Additionally, the overlap does suggest that funding for both types of studies may be available, which is positive and suggests that we may eventually find a cure for both. There are no medications for long-term COVID-19 on the list of FDA-approved ones. Countless millions of people have long-term COVID-19. Not one or two, this. Depending on the figures you use, there are essentially 14 million, 20 million, or 26 million individuals in the United States alone who have long-term COVID-19 and millions more who are afflicted with it. COVID-19 is a fundamental problem, and we need to know how to handle it. It is comparable to plumbing. We were able to stop the leak.
It's catchable in a bucket. We can replace the items that have been damaged by water, but we can't stop the flood because we can't locate the leak. However, there are some hypotheses about the origins of long-term COVID-19 and ME/CFS. Pavloxid is being studied for its ability to get rid of lingering infections in the body. That might be one reason. In cases where micro clots are impairing blood and oxygen flow, studies are looking into blood thinners and anticoagulants. Of course, there is also the option of treating the disease's symptoms. Beta-blockers are a treatment option for someone whose heart beats rapidly. We offer a remedy for people who are experiencing muscle soreness.
However, many medical professionals are mono-specialists who focus on the nose, throat, feet, eyes, brains, and overachievers. The funding for research is often divided to account for those specialties. Normally, brain and lung specialists do not work together, but in this case, they must. ME/CFS and long-term COVID-19 are multi-system syndromes. Since Long COVID didn't exist before 2019, there was no single research organization to address it. But that's no longer the case. Numerous medical professionals, including experts in Alzheimer's, infection, neurology, and nephrology, are all concentrating on this.

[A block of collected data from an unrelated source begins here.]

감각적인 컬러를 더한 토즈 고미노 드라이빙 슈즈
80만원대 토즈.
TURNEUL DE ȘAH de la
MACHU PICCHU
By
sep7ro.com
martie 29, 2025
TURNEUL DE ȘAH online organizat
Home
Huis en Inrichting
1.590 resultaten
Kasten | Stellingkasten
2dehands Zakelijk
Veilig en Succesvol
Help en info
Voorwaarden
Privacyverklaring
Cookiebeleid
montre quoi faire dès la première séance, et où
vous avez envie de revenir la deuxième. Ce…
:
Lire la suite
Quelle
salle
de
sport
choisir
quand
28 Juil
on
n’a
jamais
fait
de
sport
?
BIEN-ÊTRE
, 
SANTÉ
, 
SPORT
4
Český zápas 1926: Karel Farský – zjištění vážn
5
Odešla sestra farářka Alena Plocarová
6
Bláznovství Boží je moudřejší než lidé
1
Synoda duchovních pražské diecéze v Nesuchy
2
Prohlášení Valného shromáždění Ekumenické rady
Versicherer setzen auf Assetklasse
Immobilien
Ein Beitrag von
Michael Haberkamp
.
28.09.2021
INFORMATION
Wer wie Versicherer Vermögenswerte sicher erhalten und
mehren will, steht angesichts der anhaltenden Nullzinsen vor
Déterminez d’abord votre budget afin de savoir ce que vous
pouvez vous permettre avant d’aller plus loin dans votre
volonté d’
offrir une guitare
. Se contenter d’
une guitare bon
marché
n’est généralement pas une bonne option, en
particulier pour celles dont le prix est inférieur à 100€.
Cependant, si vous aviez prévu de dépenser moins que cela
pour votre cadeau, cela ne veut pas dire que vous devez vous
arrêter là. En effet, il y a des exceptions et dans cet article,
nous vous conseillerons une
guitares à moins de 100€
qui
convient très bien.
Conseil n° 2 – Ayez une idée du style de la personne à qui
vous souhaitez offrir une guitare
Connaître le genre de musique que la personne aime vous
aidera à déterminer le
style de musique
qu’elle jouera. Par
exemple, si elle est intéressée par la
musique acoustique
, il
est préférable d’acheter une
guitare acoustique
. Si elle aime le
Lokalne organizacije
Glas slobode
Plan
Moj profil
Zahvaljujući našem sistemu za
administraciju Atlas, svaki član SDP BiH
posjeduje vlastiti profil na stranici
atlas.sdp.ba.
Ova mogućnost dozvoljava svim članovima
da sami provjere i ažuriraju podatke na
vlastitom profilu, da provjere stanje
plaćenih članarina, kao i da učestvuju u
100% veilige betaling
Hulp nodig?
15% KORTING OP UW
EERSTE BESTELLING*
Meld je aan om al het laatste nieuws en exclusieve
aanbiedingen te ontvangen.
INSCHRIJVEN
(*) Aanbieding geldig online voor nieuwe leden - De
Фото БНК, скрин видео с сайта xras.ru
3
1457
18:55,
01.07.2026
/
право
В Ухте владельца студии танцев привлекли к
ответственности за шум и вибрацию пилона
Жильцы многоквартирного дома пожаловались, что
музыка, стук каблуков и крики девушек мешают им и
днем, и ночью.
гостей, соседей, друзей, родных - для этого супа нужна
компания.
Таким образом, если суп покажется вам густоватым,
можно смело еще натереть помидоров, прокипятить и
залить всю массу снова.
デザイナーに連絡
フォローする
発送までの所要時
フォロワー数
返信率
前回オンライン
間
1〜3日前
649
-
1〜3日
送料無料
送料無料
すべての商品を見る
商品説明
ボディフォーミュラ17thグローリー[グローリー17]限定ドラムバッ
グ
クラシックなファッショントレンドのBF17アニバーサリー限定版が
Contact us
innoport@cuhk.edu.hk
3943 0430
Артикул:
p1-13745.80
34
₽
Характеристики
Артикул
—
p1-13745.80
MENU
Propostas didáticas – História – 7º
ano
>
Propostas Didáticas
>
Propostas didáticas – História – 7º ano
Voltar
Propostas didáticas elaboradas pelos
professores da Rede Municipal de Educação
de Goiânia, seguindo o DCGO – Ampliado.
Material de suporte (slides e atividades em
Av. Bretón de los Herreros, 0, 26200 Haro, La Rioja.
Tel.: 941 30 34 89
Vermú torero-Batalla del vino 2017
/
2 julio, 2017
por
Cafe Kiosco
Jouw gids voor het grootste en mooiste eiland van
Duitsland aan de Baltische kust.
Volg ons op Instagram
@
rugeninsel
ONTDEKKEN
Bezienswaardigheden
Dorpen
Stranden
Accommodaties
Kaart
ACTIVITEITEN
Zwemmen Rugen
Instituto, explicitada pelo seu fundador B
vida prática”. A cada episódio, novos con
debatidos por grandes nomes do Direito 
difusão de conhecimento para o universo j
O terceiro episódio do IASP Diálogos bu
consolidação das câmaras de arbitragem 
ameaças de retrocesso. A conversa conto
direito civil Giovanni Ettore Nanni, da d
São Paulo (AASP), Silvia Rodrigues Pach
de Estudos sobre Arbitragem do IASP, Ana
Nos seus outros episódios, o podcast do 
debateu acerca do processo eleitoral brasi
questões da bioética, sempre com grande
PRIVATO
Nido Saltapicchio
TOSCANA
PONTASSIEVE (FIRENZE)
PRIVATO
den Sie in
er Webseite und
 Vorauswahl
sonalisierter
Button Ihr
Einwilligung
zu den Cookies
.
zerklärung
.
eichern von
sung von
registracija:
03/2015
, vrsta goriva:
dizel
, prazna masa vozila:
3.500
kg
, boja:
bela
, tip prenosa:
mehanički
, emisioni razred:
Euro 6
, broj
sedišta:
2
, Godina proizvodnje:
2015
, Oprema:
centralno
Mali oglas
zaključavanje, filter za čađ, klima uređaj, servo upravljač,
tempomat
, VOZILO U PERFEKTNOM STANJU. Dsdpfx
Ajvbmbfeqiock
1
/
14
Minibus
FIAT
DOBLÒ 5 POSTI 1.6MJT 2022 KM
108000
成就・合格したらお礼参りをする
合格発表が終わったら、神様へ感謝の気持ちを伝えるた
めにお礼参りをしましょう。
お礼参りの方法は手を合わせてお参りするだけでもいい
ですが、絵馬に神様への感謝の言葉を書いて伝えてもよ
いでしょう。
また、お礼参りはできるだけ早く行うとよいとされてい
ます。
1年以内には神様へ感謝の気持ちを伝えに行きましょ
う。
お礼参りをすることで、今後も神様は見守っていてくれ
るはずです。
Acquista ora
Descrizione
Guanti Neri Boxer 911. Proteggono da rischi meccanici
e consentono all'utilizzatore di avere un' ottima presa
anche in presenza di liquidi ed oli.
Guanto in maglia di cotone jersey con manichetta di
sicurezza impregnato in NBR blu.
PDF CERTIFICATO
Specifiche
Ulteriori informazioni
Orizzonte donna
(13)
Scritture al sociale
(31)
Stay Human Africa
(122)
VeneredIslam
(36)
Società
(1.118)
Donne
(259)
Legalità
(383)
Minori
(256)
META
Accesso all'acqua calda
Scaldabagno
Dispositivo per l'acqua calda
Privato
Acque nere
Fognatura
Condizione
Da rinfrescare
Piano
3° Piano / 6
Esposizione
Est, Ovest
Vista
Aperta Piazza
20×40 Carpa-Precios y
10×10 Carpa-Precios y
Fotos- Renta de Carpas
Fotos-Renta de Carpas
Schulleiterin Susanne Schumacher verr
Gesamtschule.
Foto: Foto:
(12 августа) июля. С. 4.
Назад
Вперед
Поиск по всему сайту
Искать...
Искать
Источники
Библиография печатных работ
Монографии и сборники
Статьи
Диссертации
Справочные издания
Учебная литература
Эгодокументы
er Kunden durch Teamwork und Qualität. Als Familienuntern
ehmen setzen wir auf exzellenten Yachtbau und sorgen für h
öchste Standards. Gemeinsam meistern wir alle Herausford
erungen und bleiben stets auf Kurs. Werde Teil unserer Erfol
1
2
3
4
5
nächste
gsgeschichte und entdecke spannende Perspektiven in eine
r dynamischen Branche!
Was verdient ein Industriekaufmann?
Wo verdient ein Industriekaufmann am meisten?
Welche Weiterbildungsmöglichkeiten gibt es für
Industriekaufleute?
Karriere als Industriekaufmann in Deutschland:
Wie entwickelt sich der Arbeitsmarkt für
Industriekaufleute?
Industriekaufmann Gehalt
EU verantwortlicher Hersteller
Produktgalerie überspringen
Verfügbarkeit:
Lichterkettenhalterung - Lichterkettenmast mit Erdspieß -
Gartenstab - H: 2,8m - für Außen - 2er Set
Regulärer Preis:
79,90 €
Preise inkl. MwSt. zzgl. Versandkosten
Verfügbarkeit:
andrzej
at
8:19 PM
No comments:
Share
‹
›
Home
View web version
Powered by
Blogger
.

However, it takes time. We just cannot afford to say things like, “Oh, yeah, I'll conduct a trial and report back to you in ten years.” To determine which pharmaceuticals on our list of possible ones work and which ones don't, we need to keep hunting for items that work. What about PEM, then, if we can just focus on symptoms? How do you handle fatigue? Pacing is the term used for that. It's a lifestyle change. In essence, you organize your day knowing how much energy you have to work with, similar to the stamina gauge in “Zelda: Breath of the Wild.” You must exercise self-control to avoid falling off a precipice.